The Society Ethereal Transit Thomas Vaughn Bad Dream Entertainment 2020 Pb, 131pp, £9.99, ISBN 9780996038195
Imagine what it must have been like for the few true believers who didn’t die in the Heaven’s Gate “UFO cult” suicides. In The Ethereal Transit Society, clearly inspired by that event and the beliefs behind it, three survivors of a similar group follow a cosmic signal to the grave of their founder in deepest Arkansas, on his instructions, to complete his work, preparing for the End Times. It’s a strange story, becoming more and more so as spiritual and/or celestial powers begin to make themselves manifest apocalyptically… Thomas Vaughn’s debut novel is very short, but surprisingly powerful.

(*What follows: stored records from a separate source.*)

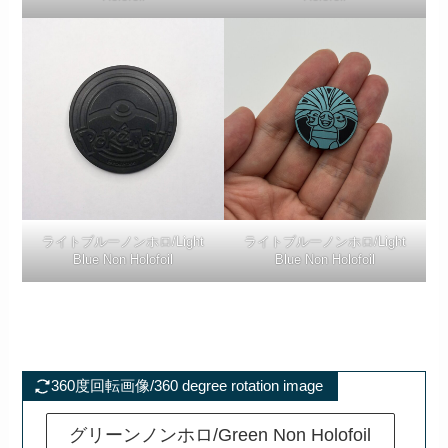
ライトブルーノンホロ/Light
ライトブルーノンホロ/Light
Blue Non Holofoil
Blue Non Holofoil
360度回転画像/360 degree rotation image
グリーンノンホロ/Green Non Holofoil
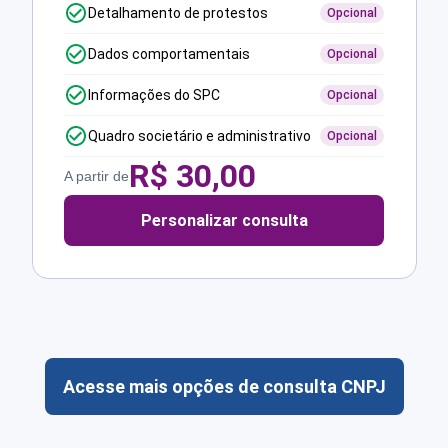
Detalhamento de protestos
Opcional
Dados comportamentais
Opcional
Informações do SPC
Opcional
Quadro societário e administrativo
Opcional
R$
30,00
A partir de
Personalizar consulta
Acesse mais opções de consulta CNPJ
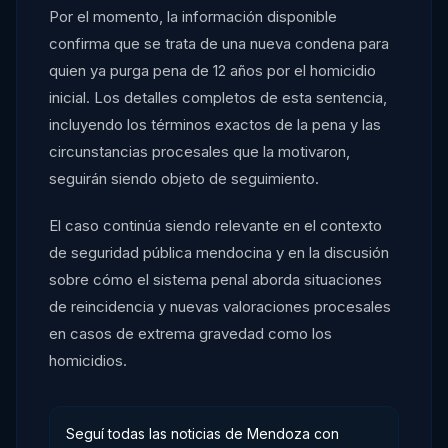
Por el momento, la información disponible
confirma que se trata de una nueva condena para
quien ya purga pena de 12 años por el homicidio
inicial. Los detalles completos de esta sentencia,
incluyendo los términos exactos de la pena y las
circunstancias procesales que la motivaron,
seguirán siendo objeto de seguimiento.
El caso continúa siendo relevante en el contexto
de seguridad pública mendocina y en la discusión
sobre cómo el sistema penal aborda situaciones
de reincidencia y nuevas valoraciones procesales
en casos de extrema gravedad como los
homicidios.
Seguí todas las noticias de Mendoza con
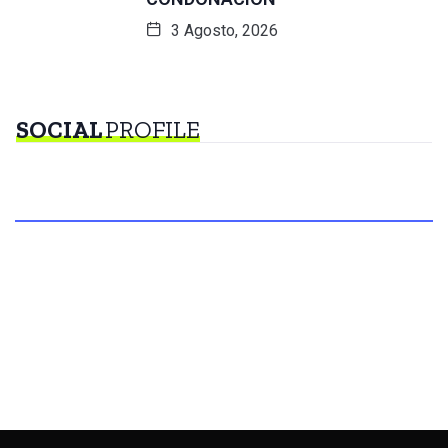
3 Agosto, 2026
SOCIAL
PROFILE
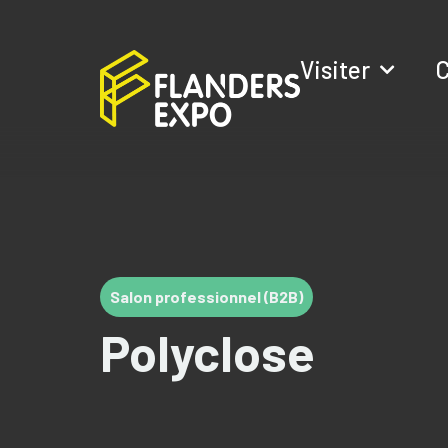
Visiter
C
Salon professionnel (B2B)
Polyclose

The Mechanical Maestro Emily Owen SilverWood Books 2020 Pb, 320pp, £9.99, ISBN 9781781329672
Let’s finish with Emily Owen’s The Mechanical Maestro, a splendid mid-Victorian story of a couple of young watch-making brothers who create a clockwork figure which can not only learn and play any music on any instrument, but can compose its own. Inevitably Maestro, who has developed consciousness, is exploited as a music hall marvel; is chased after by other, more second-rate, inventors who want to discover how he works; and is campaigned against by a preacher who sees him as an affront to God’s creation. And then Maestro sees a petite, silvery female automaton singing, and falls head over heels for her – but is she all that she seems? The brothers’ teenage sister is a botanical genius, creating weird and wonderful versions of plants which have their own vital part to play in the story. This is a fun romp, beautifully told, with plenty of lessons about humanity’s less pleasant characteristics.